The few users that still utilise the service will be required to download old messages, photos, videos and other files sent in conversation if they wish to preserve them, as the closure of BBM will render servers inactive. Unfortunately, purchased stickers and customised emojis won’t be available for download.
Back in April, Emtek announced that the service would be closing stating that “users have moved on to other platforms” and that it was difficult to get new users to join the service.
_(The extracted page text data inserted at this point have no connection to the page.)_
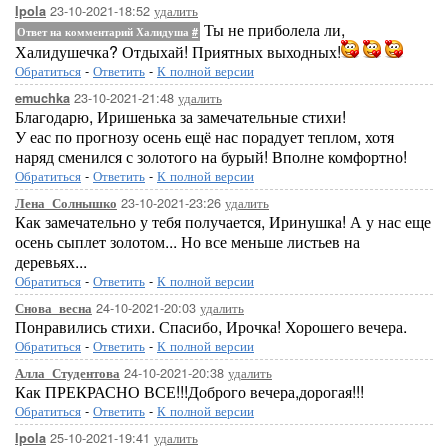
23-10-2021-18:52
удалить
Ipola
Ты не приболела ли,
Ответ на комментарий Халидуша
#
Халидушечка? Отдыхай! Приятных выходных!
Обратиться
-
Ответить
-
К полной версии
23-10-2021-21:48
удалить
emuchka
Благодарю, Иришенька за замечательные стихи!
У еас по прогнозу осень ещё нас порадует теплом, хотя
наряд сменился с золотого на бурый! Вполне комфортно!
Обратиться
-
Ответить
-
К полной версии
23-10-2021-23:26
удалить
Лена_Солнышко
Как замечательно у тебя получается, Иринушка! А у нас еще
осень сыплет золотом... Но все меньше листьев на
деревьях...
Обратиться
-
Ответить
-
К полной версии
24-10-2021-20:03
удалить
Снова_весна
Понравились стихи. Спасибо, Ирочка! Хорошего вечера.
Обратиться
-
Ответить
-
К полной версии
24-10-2021-20:38
удалить
Алла_Студентова
Как ПРЕКРАСНО ВСЕ!!!Доброго вечера,дорогая!!!
Обратиться
-
Ответить
-
К полной версии
25-10-2021-19:41
удалить
Ipola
“Since 2016 we have tried our best to compete in this market and launch many new features and content that we had hoped would grow the BBM user base,”
“Despite all of our efforts, we found that the network effect of the market leaders is getting stronger and we have been squeezed out of user preferences.”
Launched in 2005, BBM grew quickly to become the world’s most popular phone-to-phone messaging service, in the early days of smartphones. Like a lot of services/apps that BlackBerry (nee RIM) produced it was ahead of it’s time, but was left behind as other services appeared.
BlackBerry’s refusal to unbundle it from its own phones and take it cross-platform held it back and it was quickly eclipsed by services such as WhatsApp, Facebook Messenger, Signal and many, many others.
As BlackBerry smartphone users moved in droves to Apple and Android smartphones, the BBM user-base simultaneously began to dwindle. By the time time the company decided to open it up to Android and iOS users in 2013, and then licensed the consumer BBM to Emtek three years later, it was far too late – a familiar BlackBerry tale.
To be honest, Emtek threw everything at BBM, probably too much, but none of the gimmicks could save BBM as its users continued to flee to other platforms. BBM tried stickers, ephemeral messages, music, BBMoji and a plethora of stuff that you either loved or hated.
However, it was so far removed from what BBM was it became unrecognisable. One thing remained constant though, user numbers kept reducing.
BlackBerry, stated that it is “disappointed the platform did not thrive and grow as expected,” but respects Emtek’s decision to pull the plug.
In an effort to continue providing the small amount of remaining users with a “secure messaging platform that they trust, the company made its business version BBMe available to consumers.
The service will be free to new users for the first year, but after that BBM diehards will have to cough up $2.50 for a six-month subscription. That may not sound a lot but when other messaging services offer a whole lot more for free, and a massive user-base to interact with, it is hard to see BBMe flourishing.
BBM services may have closed down today for good but in reality, the real BBM for consumers died several years ago.